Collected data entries
----
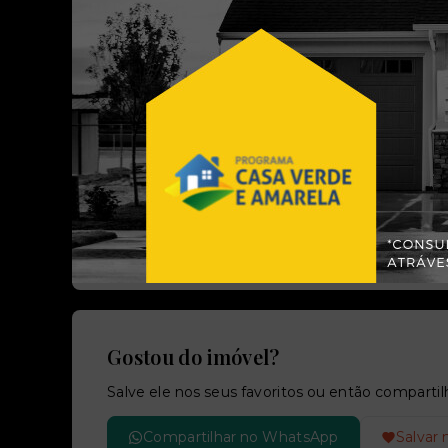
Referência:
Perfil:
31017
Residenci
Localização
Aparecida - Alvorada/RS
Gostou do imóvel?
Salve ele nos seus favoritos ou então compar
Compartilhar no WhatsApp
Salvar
----
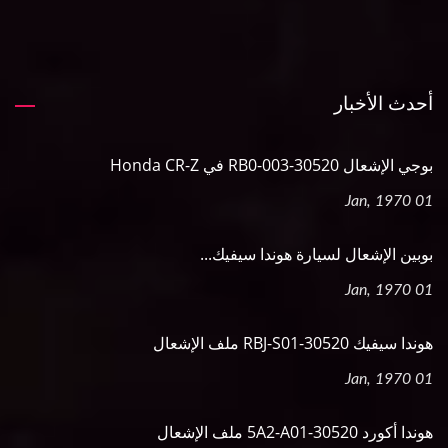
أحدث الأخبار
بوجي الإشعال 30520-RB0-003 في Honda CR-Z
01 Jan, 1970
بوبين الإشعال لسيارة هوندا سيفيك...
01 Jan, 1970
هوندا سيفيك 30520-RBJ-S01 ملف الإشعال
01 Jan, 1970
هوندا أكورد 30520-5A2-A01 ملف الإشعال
----
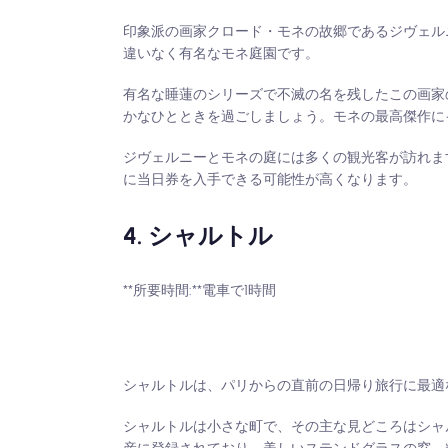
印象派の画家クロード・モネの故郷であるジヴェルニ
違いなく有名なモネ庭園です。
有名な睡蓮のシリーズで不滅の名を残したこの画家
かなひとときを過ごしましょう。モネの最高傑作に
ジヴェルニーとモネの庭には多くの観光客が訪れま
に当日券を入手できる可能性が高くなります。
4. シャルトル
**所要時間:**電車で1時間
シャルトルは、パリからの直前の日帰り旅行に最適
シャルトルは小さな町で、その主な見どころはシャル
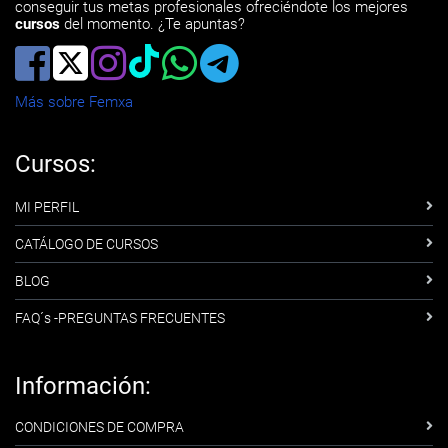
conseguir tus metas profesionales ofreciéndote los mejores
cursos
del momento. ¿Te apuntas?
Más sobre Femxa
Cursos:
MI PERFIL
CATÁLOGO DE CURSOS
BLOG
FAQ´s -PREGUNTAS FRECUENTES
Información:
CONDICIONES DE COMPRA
----
## Task to complete
The answer must consist of each line from the data that includes the string "هوندا".

## Answer section
بوبين الإشعال لسيارة هوندا سيفيك...
هوندا سيفيك 30520-RBJ-S01 ملف الإشعال
هوندا أكورد 30520-5A2-A01 ملف الإشعال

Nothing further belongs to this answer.